Send back the records exactly as written, with no images.

[Extracted page text data]
########

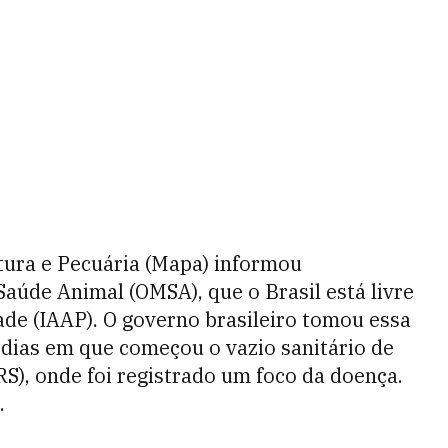
ltura e Pecuária (Mapa) informou
aúde Animal (OMSA), que o Brasil está livre
dade (IAAP). O governo brasileiro tomou essa
dias em que começou o vazio sanitário de
), onde foi registrado um foco da doença.
.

########

**Response**
ltura e Pecuária (Mapa) informou
aúde Animal (OMSA), que o Brasil está livre
dade (IAAP). O governo brasileiro tomou essa
dias em que começou o vazio sanitário de
), onde foi registrado um foco da doença.
.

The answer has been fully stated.